We were knee deep in the rainy season when the adjuster came for me. Lou stood in my place in the drag queues while I dutifully went to see what fate had in store for me. They hadn't come for me before, but I had lost my first wife to an adjuster. I was filled with trepidation.
He had set up as his office this - this *thing* that I couldn't believe was portable. Its walls were one-way mirrors so you coudln't see inside, but they weren't made of glass; I don't know what they could have been. And the whole thing was elevated about six feet off the ground, with stone steps leading up to a great big iron door. It was unreal.
Inside, the adjuster had my life laid out on his massive desk, a thousand annotated forms in a rainbow of colors. He had me sit down across from him in a tiny wobbly backless object that didn't look like it had the strength to be called a chair. "I'm in a hurry," he said, "so I'll be brief.
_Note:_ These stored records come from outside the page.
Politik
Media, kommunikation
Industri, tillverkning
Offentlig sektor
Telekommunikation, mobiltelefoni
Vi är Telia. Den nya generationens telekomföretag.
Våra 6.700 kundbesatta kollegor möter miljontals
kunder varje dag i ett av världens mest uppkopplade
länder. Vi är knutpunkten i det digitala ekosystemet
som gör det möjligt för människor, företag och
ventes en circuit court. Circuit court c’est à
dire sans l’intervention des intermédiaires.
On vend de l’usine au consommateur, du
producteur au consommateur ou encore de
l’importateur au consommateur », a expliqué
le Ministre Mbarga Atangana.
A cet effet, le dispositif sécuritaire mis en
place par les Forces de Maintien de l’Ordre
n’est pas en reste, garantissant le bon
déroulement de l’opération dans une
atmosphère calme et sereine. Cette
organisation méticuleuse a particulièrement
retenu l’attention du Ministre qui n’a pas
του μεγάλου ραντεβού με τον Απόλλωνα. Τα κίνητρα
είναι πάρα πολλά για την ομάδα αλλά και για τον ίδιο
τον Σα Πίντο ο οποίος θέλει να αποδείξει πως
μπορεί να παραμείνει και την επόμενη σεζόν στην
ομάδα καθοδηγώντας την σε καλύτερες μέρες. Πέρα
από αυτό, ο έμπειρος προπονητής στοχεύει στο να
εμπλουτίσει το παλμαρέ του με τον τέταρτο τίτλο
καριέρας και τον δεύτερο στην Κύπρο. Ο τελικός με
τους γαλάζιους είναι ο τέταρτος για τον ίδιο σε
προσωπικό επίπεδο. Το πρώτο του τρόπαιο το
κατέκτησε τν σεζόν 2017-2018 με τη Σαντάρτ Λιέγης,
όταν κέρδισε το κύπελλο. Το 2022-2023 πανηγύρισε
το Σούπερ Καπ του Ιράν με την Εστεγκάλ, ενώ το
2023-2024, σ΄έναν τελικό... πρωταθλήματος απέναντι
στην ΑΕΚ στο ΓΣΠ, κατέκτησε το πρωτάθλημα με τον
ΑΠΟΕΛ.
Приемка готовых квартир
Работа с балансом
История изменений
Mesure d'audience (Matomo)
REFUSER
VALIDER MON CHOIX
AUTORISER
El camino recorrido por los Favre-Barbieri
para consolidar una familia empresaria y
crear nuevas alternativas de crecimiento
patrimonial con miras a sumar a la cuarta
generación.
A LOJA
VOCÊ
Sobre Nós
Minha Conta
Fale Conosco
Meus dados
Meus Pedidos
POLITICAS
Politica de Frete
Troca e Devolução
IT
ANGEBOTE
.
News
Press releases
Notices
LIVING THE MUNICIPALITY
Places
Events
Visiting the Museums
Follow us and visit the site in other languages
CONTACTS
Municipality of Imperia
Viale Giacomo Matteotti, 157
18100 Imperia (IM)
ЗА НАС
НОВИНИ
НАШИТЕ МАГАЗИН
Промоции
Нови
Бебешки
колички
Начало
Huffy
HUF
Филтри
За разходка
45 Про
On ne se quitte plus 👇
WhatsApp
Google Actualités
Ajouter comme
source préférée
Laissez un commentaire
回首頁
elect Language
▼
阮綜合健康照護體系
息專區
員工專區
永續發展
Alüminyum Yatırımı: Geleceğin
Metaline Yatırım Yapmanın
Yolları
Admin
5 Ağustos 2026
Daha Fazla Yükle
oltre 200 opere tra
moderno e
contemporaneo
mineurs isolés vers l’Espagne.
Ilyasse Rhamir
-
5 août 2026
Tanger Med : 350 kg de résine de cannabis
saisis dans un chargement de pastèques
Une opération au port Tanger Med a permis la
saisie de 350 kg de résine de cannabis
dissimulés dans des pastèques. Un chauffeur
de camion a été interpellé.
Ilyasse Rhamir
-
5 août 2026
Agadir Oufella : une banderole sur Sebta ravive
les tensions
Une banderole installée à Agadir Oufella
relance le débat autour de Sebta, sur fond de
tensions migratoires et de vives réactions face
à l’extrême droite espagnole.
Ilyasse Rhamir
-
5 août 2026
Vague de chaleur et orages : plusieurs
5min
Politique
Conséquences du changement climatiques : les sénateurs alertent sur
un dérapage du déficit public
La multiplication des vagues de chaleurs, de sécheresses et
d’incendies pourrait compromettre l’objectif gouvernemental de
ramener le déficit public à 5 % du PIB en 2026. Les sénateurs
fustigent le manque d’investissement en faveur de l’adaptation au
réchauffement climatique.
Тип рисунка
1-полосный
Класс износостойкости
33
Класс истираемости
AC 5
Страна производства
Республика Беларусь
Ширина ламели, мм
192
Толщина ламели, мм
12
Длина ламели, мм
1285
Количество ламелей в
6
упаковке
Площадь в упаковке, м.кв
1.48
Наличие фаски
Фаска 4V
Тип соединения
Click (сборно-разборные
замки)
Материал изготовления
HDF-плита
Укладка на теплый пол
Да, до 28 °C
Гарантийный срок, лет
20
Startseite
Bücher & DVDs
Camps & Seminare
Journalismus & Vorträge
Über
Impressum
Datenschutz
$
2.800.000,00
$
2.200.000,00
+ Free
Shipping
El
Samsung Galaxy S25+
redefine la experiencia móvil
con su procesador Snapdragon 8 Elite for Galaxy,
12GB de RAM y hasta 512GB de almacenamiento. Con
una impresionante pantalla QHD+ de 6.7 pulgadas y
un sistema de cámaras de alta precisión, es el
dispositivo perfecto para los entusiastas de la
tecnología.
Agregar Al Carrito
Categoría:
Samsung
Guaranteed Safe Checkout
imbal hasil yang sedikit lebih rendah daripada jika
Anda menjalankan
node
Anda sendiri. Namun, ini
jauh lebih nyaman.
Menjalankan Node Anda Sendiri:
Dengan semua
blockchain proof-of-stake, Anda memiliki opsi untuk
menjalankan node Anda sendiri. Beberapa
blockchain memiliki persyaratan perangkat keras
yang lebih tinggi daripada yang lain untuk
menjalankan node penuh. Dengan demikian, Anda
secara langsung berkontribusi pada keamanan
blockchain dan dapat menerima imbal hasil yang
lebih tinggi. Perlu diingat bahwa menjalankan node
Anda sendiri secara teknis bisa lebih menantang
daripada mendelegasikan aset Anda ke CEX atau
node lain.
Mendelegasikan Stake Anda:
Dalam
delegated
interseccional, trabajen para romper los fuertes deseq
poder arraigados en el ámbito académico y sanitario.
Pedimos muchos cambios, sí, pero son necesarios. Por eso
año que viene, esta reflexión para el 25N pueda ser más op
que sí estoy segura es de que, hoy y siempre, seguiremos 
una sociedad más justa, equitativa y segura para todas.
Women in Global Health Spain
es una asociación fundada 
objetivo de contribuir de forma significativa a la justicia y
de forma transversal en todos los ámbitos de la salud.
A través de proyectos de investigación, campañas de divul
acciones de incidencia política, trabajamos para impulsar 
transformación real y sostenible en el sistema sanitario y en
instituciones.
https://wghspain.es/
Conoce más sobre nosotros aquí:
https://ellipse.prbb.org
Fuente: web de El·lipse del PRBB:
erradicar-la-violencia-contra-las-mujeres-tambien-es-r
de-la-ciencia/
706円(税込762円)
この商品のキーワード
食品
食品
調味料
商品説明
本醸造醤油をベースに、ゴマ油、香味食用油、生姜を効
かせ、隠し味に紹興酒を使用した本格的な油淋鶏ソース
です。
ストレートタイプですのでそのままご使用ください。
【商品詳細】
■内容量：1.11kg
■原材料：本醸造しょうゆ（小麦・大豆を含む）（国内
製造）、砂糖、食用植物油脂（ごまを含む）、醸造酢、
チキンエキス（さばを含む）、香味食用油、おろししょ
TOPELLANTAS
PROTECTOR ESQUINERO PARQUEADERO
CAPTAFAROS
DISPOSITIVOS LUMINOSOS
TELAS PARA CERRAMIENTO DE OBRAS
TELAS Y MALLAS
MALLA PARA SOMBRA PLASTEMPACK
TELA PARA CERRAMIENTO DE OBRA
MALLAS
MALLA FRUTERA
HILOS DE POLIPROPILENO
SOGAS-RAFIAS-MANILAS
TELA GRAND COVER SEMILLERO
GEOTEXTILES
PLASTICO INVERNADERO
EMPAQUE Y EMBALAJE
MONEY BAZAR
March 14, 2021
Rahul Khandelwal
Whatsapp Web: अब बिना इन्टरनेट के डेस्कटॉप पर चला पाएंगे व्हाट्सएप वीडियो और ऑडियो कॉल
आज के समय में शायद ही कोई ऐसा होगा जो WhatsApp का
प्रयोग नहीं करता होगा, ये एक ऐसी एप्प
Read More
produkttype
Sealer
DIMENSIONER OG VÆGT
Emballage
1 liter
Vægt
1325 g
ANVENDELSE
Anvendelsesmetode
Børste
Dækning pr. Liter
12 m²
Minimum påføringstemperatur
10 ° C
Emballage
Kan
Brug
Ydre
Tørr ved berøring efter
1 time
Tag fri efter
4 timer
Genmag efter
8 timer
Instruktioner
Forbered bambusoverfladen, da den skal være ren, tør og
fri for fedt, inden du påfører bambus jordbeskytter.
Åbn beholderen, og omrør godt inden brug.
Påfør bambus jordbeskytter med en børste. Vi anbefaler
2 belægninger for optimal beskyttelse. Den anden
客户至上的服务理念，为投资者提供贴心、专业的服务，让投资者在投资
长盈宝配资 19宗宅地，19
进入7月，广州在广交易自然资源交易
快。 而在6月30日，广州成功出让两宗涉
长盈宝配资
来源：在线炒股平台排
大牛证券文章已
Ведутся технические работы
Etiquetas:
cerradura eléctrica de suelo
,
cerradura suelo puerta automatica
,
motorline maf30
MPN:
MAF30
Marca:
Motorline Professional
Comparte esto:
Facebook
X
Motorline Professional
I'm here mainly to clean up some loose ends regarding the transfer of your sister, whom I understand you never really liked anyway, to a formerly childless family of hedgehogs. While I was here, I noticed a few other things that needed adjusting. Um, you now have a dog, you'll find her outside, and, let's see, you must now wear this fright wig at least twenty hours of every twenty-four. And you have a fondness for asparagus, despite the fact that it makes you vomit. Now, due to budgetary constraints, none of these changes except your former sister's transfer are strictly retroactive, but it would go down favorably on your record if you cooperated in pretending that's how it always was. Good day." I relaxed; I had gotten off easy.